1. In the introduction, Rutherford explores how his interest in genetics has been influenced by his background. He discusses his British and Indian heritage as well as his education at University College London, where a key figure in the eugenics movement, Francis Galton, researched. Do you have personal history that has informed your perspective on the science of race?

2. The scientists who pioneered genetics have complicated legacies: Karl Linnaeus founded the taxonomic classification of living things into genus and species (Homo sapiens, for example), but also sorted humans into subspecies based on inaccurate racial stereotypes. How can we teach scientific history in a nuanced way that captures both these realities?

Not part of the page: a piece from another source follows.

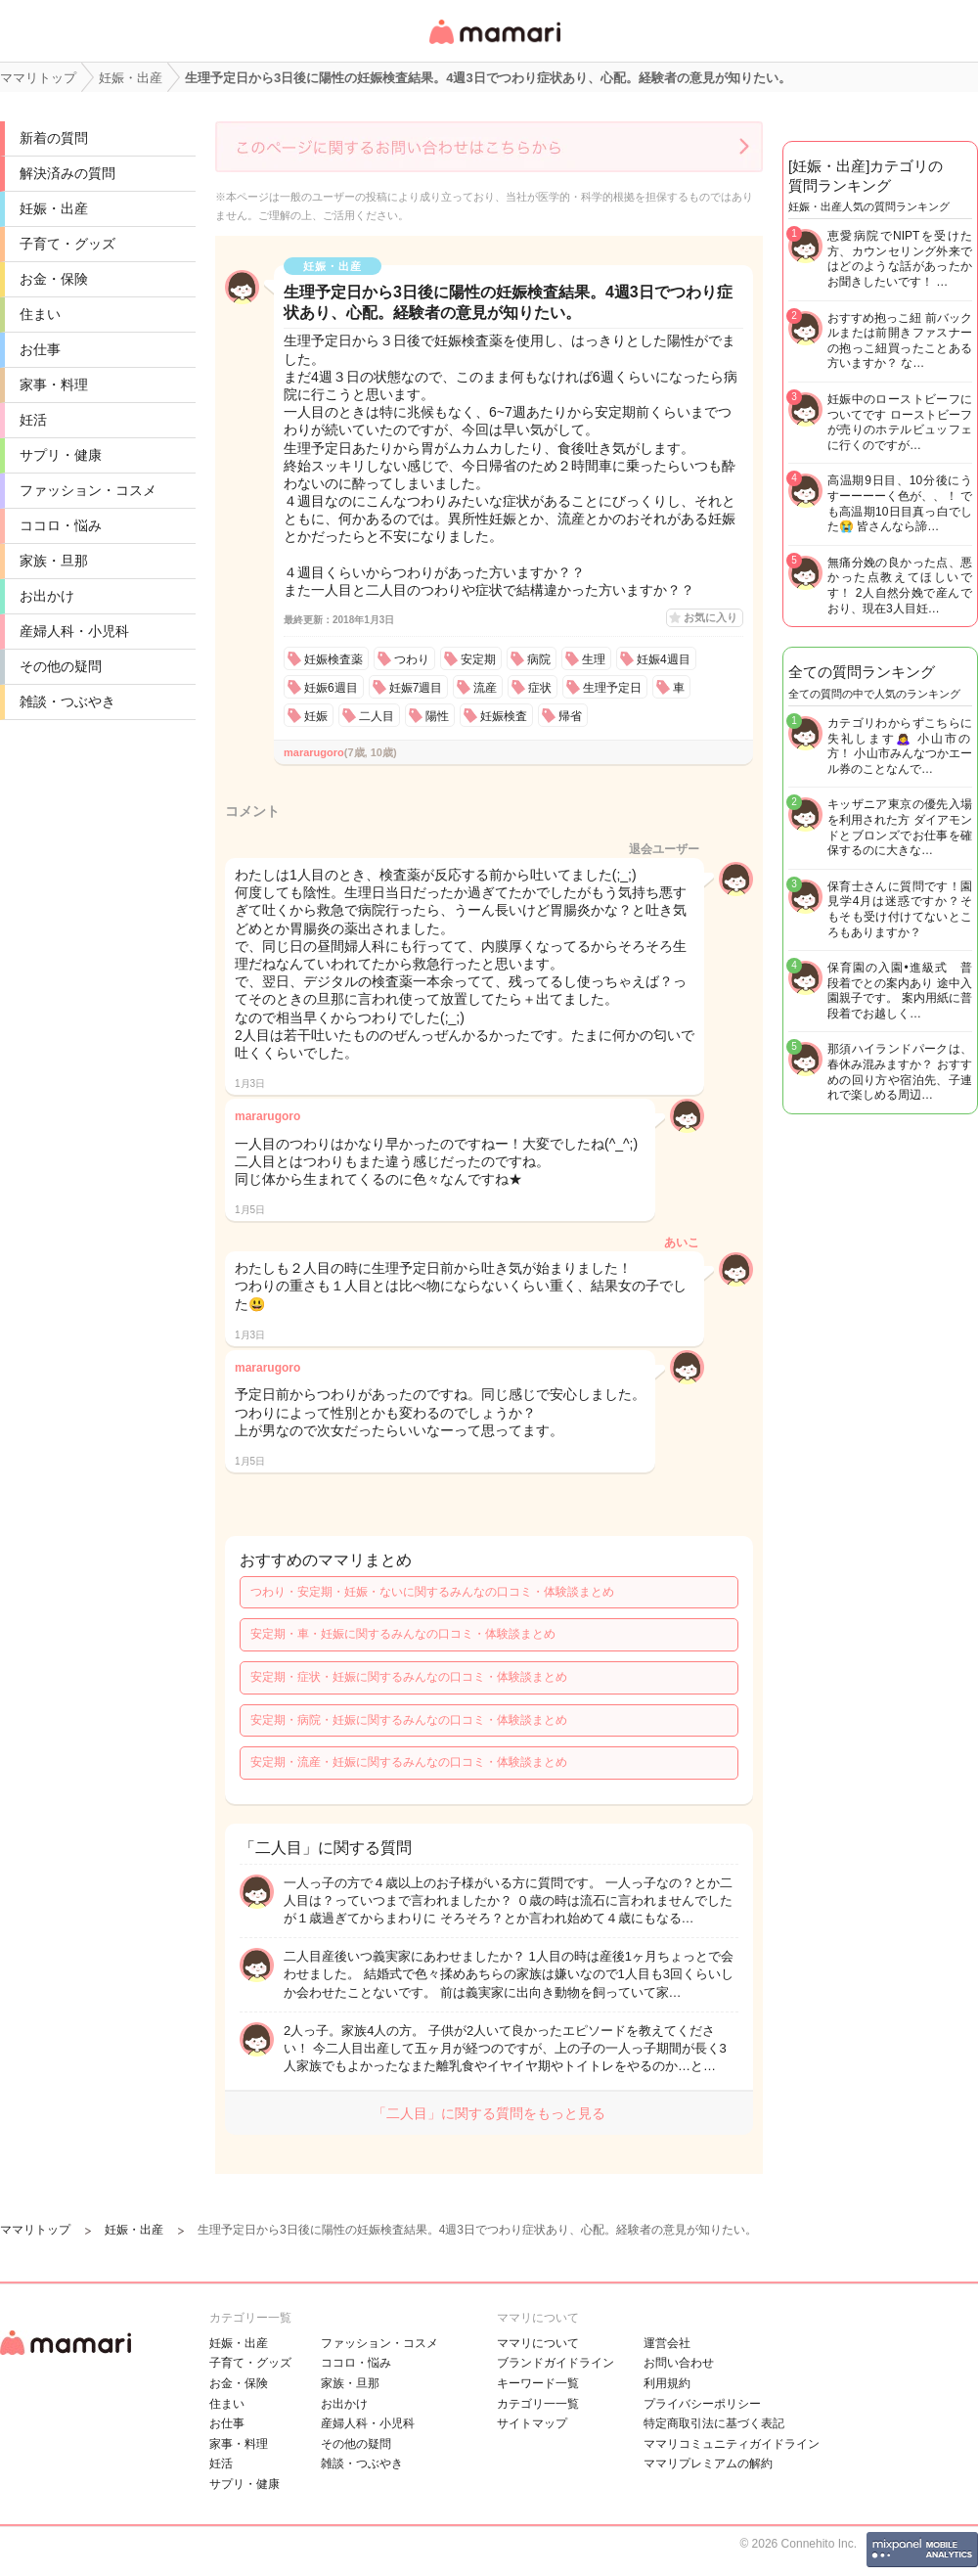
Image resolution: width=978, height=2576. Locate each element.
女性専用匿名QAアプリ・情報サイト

3. The human obsession with sorting things into categories appears throughout genetics’ history, from Johann Blumenbach’s 18th-century ancestral groups to Noah Rosenberg’s DNA analysis clusters from 2002. What are some ways humanity’s tendency to categorize can be helpful? Or harmful?

4. A British person might be excited to find out that they are related to historical figures like Edward III, but it’s mathematically provable that all Brits have a nearly 100 percent chance of descending from Edward III. Why do we remain fascinated by our ancestry despite facts like these?

5. White supremacists use internet forums to spread their ideology, and geneticists often must contend with a “deluge of racist replies” after sharing academic papers online (115). How has technology affected the way we discuss and conceptualize race?

6. On the topic of whether factual evidence can combat racist opinions, Rutherford quotes Jonathan Swift: “Reasoning will never make a Man correct an ill Opinion, which by Reasoning he never acquired.” What other tools can we use alongside science to fight prejudice more effectively?

7. Positive-attribute racism like “East Asians are better at math” or “Africans are the best runners” is often an unintentional expression of prejudice. Although these statements may not be meant negatively, how might they still be damaging?

8. Detractors of IQ as a meaningful scale for intelligence point out problems like potential cultural bias in IQ tests’ formulation, but Rutherford concludes that IQ tests can produce scientifically relevant data despite these issues. Do you think IQ is still a useful way for us to assess intelligence today?

9. Rutherford sums up the difficulty of challenging prejudice when he writes, “It is easier to apply ‘common sense’ arguments, such as that slavery bred natural athletes, than recognize that life histories, evolution, and genetics are profoundly tricky to unpick” (200). Have there been times in your life when you defaulted to the “simple” answer rather than seeking complexity? What were the results?

10. Some people identify strongly with their race—for example, a Black person who is proud of their Black heritage and culture. Do you think this identification is incompatible with what science tells us about race?

11. For Rutherford, the most important thing a scientist can say is, “We don’t know” (xviii). How does this relate to your view of science? Does uncertainty inhibit you, or inspire you to find out more?